New research has revealed the potential for an atmosphere around an Earth-sized planet located about 40 light-years away.
A team from the University of St Andrews has published a study on TRAPPIST-1e, suggesting the presence of oceans or an icy surface on the distant world.
Published in the Astrophysical Journal Letters, the findings indicate that the James Webb Space Telescope (JWST) is closer to determining whether TRAPPIST-1e possesses an atmosphere.
In a major international project, researchers have conducted the first search for an atmosphere and surface habitability of TRAPPIST-1e with the JWST, the fourth planet in the red dwarf star system TRAPPIST-1, which orbits firmly within the star’s habitable zone.
Planet 1e is of particular interest because the presence of liquid water is theoretically viable, but only if the planet has an atmosphere.
Initial results point to several potential scenarios, including the exciting possibility of an atmosphere. These discoveries represent a significant step forward in the ongoing quest for habitable conditions beyond our own planet.
Dr Ryan MacDonald, lecturer in extrasolar planets in the School of Physics and Astronomy at the University of St Andrews, said: “TRAPPIST-1e has long been considered one of the best habitable zone planets to search for an atmosphere.
“But when our observations came down in 2023, we quickly realised that the system’s red dwarf star was contaminating our data in ways that made the search for an atmosphere extremely challenging.”
The researchers aimed the JWST’s powerful NIRSpec (Near-Infrared Spectrograph) instrument at the system as planet 1e passed in front of its star.
Starlight passing through the planet’s atmosphere, if there is one, will be partially absorbed and the corresponding changes in the light spectrum that reaches the JWST tell astronomers what chemicals are found there.
But astronomers must also carefully account for starspots, spots created by local magnetic fields on the surfaces of stars, from the red dwarf star.
The team spent over a year carefully correcting the data for the star’s contamination before they could zero in on the planet’s atmosphere.
Dr MacDonald, who contributed to the analysis of TRAPPIST-1e’s spectrum, added: “We are seeing two possible explanations. The most exciting possibility is that TRAPPIST-1e could have a so-called secondary atmosphere containing heavy gases like nitrogen.
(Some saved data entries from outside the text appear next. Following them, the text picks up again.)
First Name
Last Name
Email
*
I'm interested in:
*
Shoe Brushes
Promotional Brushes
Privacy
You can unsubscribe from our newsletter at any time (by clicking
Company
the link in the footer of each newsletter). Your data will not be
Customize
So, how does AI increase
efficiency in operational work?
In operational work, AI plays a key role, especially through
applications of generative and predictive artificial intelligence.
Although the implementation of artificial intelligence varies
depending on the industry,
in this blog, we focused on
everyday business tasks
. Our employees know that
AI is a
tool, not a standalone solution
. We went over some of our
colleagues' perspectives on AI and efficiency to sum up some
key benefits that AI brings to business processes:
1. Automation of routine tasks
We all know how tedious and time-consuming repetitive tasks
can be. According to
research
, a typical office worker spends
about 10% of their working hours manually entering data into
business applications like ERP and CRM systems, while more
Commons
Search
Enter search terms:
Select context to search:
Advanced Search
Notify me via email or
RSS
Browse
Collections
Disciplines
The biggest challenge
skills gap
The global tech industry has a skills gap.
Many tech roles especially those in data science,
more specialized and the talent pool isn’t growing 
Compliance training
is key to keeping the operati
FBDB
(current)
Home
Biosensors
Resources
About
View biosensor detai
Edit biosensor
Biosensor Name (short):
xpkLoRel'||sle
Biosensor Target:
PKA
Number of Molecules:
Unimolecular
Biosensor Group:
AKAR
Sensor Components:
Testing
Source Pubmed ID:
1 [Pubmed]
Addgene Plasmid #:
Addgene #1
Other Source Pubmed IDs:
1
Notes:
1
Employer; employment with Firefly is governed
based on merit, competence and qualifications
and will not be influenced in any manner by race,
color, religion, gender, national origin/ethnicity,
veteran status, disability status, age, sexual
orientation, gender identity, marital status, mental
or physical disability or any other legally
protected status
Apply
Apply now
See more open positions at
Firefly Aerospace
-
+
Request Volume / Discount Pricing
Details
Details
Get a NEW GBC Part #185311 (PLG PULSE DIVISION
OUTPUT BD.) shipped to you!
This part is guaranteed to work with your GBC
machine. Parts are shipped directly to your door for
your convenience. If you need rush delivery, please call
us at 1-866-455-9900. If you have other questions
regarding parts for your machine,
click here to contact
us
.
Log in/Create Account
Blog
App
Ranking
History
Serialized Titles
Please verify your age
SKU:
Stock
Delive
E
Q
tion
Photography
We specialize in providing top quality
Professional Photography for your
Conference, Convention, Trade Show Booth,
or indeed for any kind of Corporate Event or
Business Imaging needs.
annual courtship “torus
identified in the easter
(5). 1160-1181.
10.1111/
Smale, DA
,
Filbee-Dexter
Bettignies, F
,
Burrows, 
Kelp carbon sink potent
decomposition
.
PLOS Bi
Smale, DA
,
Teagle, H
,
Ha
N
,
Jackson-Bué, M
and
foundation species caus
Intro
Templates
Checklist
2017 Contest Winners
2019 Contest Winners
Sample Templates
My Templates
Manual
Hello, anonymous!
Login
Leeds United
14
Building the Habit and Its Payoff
But our initial observations cannot yet rule out a bare rock with no atmosphere.”
The researchers are now obtaining further JWST observations of TRAPPIST-1e to enable a deeper search for an atmosphere.
With each additional transit, the atmospheric contents become clearer.
Dr MacDonald, continued: “In the coming years we will go from four JWST observations of TRAPPIST-1e to nearly 20, we finally have the telescope and tools to search for habitable conditions in other star systems, which makes today one of the most exciting times for astronomy.”